L'ONU accable le pouvoir
Le responsable de la division Droits de l'Homme de l'Opération des Nations Unies en Côte d'Ivoire (ONUCI) a fait une sortie très accablante contre le régime Ouattara. Presque tous les journaux en parlent. Interrogé par RFI, Eugène Nindorera a jugé que, 3 ans après l'arrivée de Ouattara au pouvoir, « il y a un certain nombre de progrès qui ont été accomplis », mais « il y a notamment certains services, tels que la Direction de Surveillance du Territoire (DST), qui ne respectent pas les procédures au moment de l'arrestation et au niveau des gardes à vue, où il y a des détentions qui sont excessivement prolongées », lit-on dans L'inter.
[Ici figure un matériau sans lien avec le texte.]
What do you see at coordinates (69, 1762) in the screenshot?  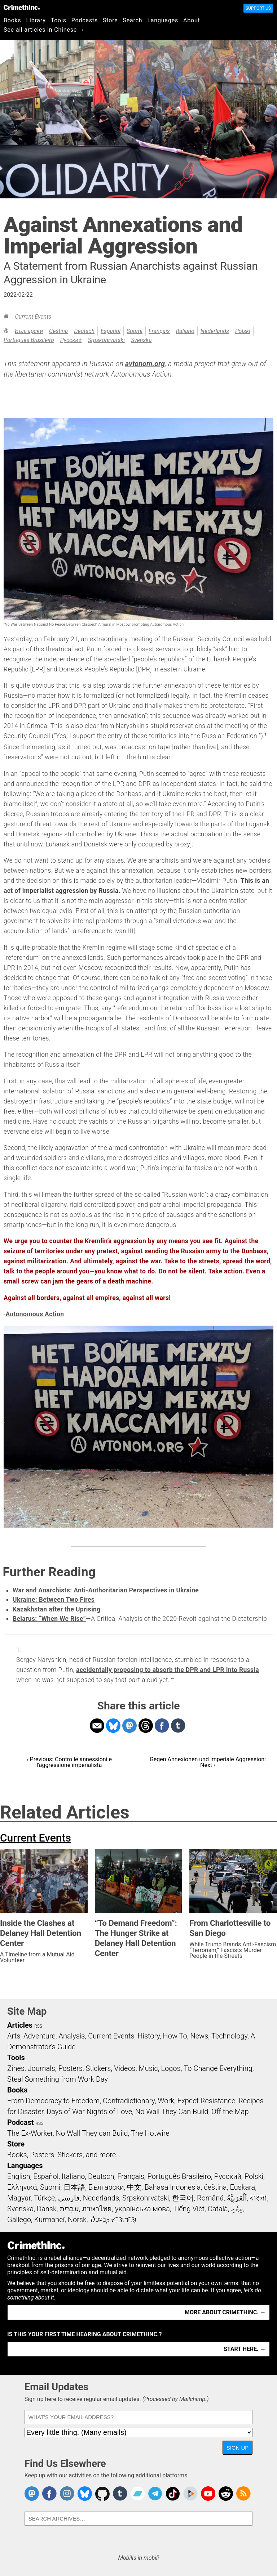 I see `‹ Previous: Contro le annessioni e l'aggressione imperialista` at bounding box center [69, 1762].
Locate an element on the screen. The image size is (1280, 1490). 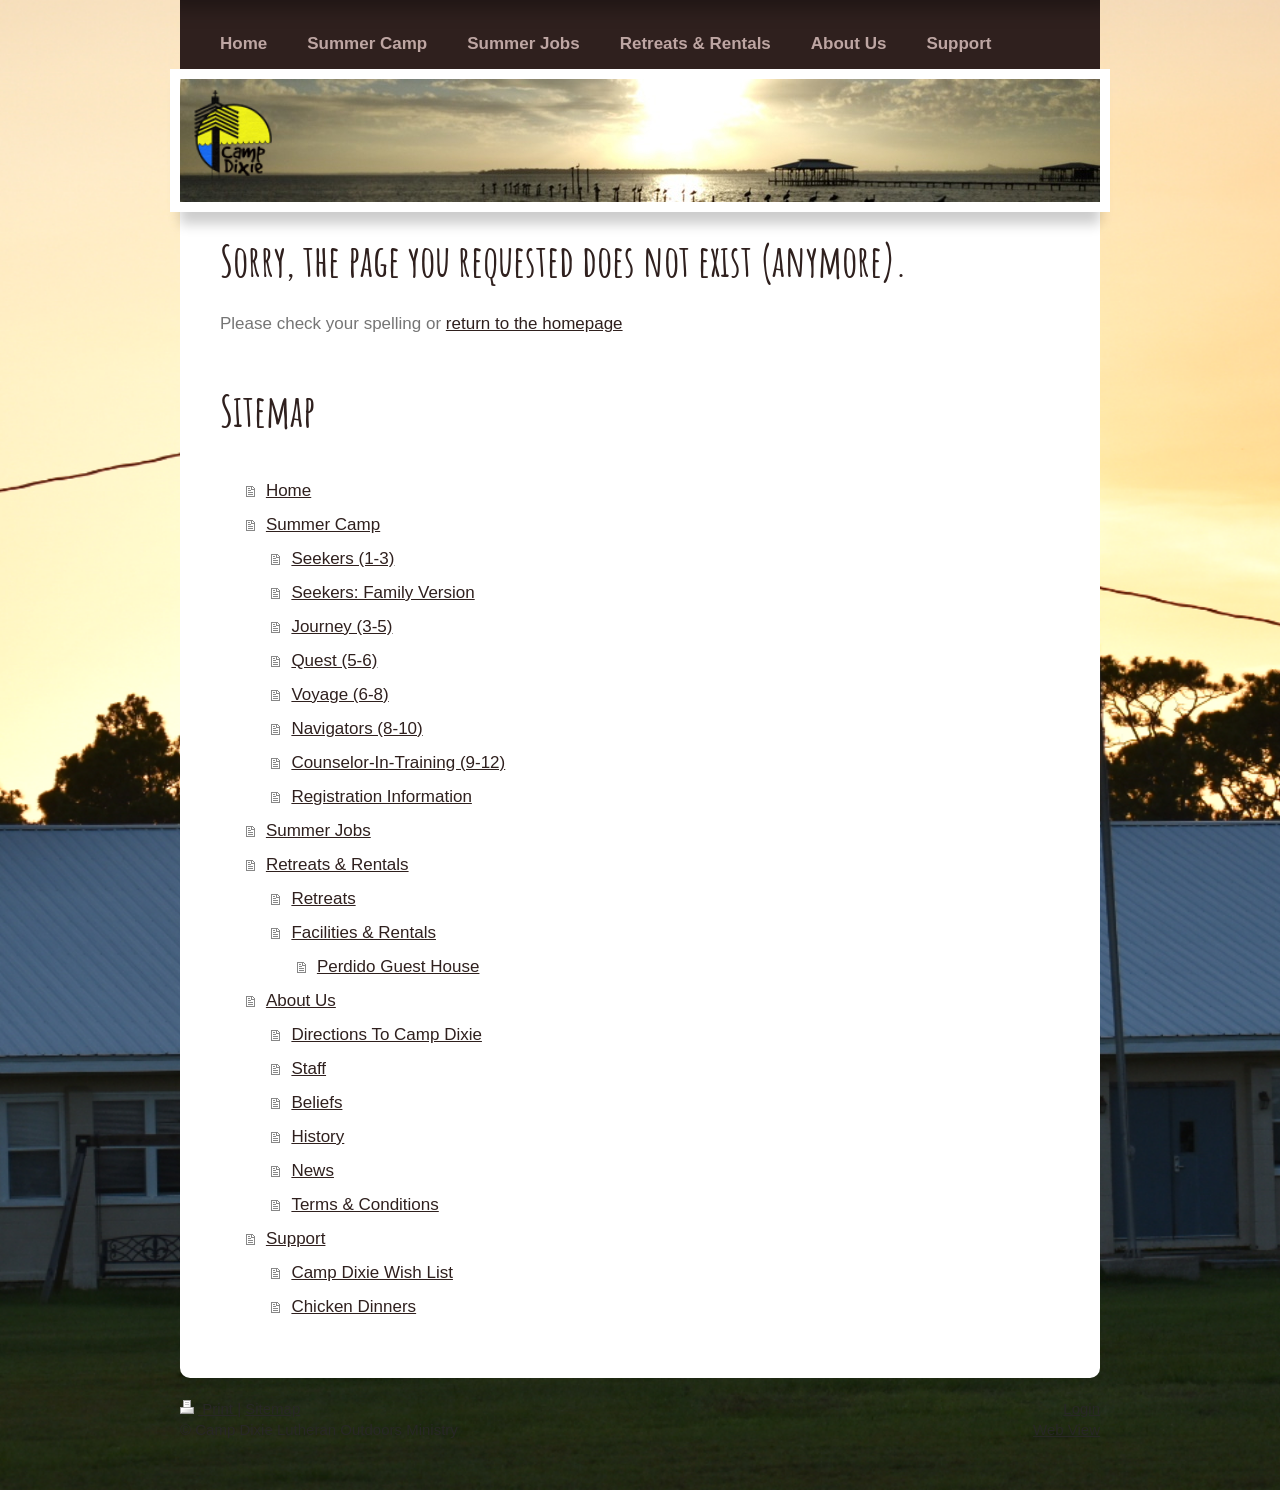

Le Mandat en rajoute en titrant que « l'ONUCI attaque les autorités ». Concernant l'attaque du camp des réfugiés de Nahibly, Nindorera a révélé que « il y a des procureurs qui ont peur de s'en prendre à des personnes parce qu'elles sont influentes et parce qu'elles continuent à occuper des postes importants... ». Dans Le Temps, on lit toujours au sujet de Nahibly, que le fait que jusque-là, le gouvernement n'ait pas permis de fouiller certains puits pour voir s'il y a des corps « est une situation préoccupante. C'est tout à fait anormal et c'est quelque peu regrettable », a déclaré Nindorera. Mais, Le Patriote, qui a été fait un reportage à Duékoué, écrit que « 3 ans après la crise, la sécurité est de retour », à l'image des propos d'Évarise Séa, un jeune habitant du quartier carrefour, où il y a eu de nombreuses personnes ont été massacrées. « Ici, nous n'avons pas trop de problèmes maintenant. Les gens sont revenus et on essaye de vivre comme on peut », a-t-il dit.
Autres sujets
Le Conseil des ministres d'hier, mardi 27 mai 2014, a arrêté deux grandes décisions, en croire la Une, Fraternité Matin. On y lit « le raccordement électrique payable sur 10 ans, désormais » et « 14 autres jours pour boucler le recensement ». C'est que sur le premier point, l'abonnement qui coûtait 150.000 Fcfa passe à 1000 Fcfa. Les autres 149.000 Fcfa sont payables en 10 ans. Le prélèvement se fera sur chaque facture bimensuelle. C'est pourquoi certains journaux ont titré « Electricité : l'abonnement passe de 150.000 Fcfa à 1.000 Fcfa ». Pour La Matinale, cela est un « acte de grande générosité de Ouattara ». Par ailleurs, les journaux informent du viol perpétré par un enseignant, examinateur des épreuves d'entrée en 6è, sur une candidate de 15 ans, dans un village d'Aboisso. Il ressort que ce dernier qui se nomme Arsène Boga Gnohoury est un récidiviste notoire en la matière.